Art / “Napier Waller Art Prize”. At Parliament House, until November 20. Reviewed by ROB KENNEDY.

NAMED after Mervyn Napier Waller, an Australian artist who enlisted in the Australian Imperial Force in 1915, the Napier Waller Art Prize raises awareness of the experiences and talents of service personnel through a showcase of paintings, prints, photography and sculptures.

The prize, which is open to current and former service personnel in the Australian Defence Force, shows the depth of artistic talent that resides in our military forces.

A panel of art professionals from the Australian War Memorial selected the artworks. The accompanying online exhibition features the 28 shortlisted works, of which 14 highly commended artworks are hanging in Parliament House.

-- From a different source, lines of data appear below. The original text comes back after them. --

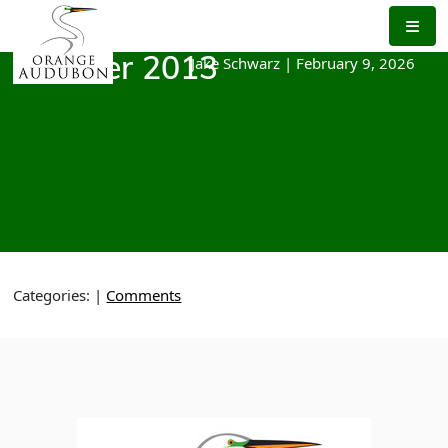
Skip
to
the
Jake Schwarz
|
February 9, 2026
October 2013
content
Categories:
|
Comments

The story of Waller, written by “CityNews” arts editor, Helen Musa, can be read here.

“Ricky” by Gordon Traill

The honest photographic portrait of “Ricky”, by Gordon Traill, pictures a man world-weary, wise, tired, and maybe content. This black and white photograph tells an intimate story that a painting might never be able to capture.

The hand-stitched sculptural work “Du’a in despair” by Shairazi Bahari, is a gesture of humility that represents a symbol of hope in a hopeless situation. This simple yet effective textile work is something that can be seen on many city streets across the world as homeless people hold out their hands in hope.

“The promotion”, by Anneke Jamieson

The winning work, “The Promotion”, by Anneke Jamieson, has a tongue-in-cheek title, but it’s a statement of empowerment for a woman to be seen as more than a mother. The artist has depicted a woman breastfeeding while in uniform, capturing not just her ability but her love, devotion, and dedication as a mother and as an officer.

“Flying falling diving drowning” by Glen Braithwaite

“Flying falling diving drowning” by Glen Braithwaite is a telling work. The floating human images in the construction seem captured above and below what could be barbed wire. They are caught in the mess of life, which is clearly represented in the medium of the work. It is made from ink and bleach painted on recycled Commando comics and shredded slouch hat. Adding to the strong philosophical content, a viewer is allowed to rotate the work, yet its message remains strong in any position.

“Taingiwilta ngayirdila ‘strength in the air”, by Steven Warrior

Steven Warrior’s work, “Taingiwilta ngayirdila ‘strength in the air’”, is full of representative images. Such as a wedge-tailed eagle depicting the RAF, boomerangs, and meeting places. It’s a work that connects the supernatural experiences that helps guide Aboriginal people on their journey.

“Redacted II”, by Richard Barrett

“Redacted II”, by Richard Barrett, is a steel sculptural work that tells the story of the inquiry report known as the Brereton Report about the ADF happenings in Afghanistan. The slots in the large cube represent the windows where the light shines through, rather than where the truth is hidden. It’s a clever and powerful work.

If there is a theme in this exhibition, outside the connection of the artists’ vocation, it’s about showing how military artists can represent the world in just as many diverse ways as any artist, or the rest of us.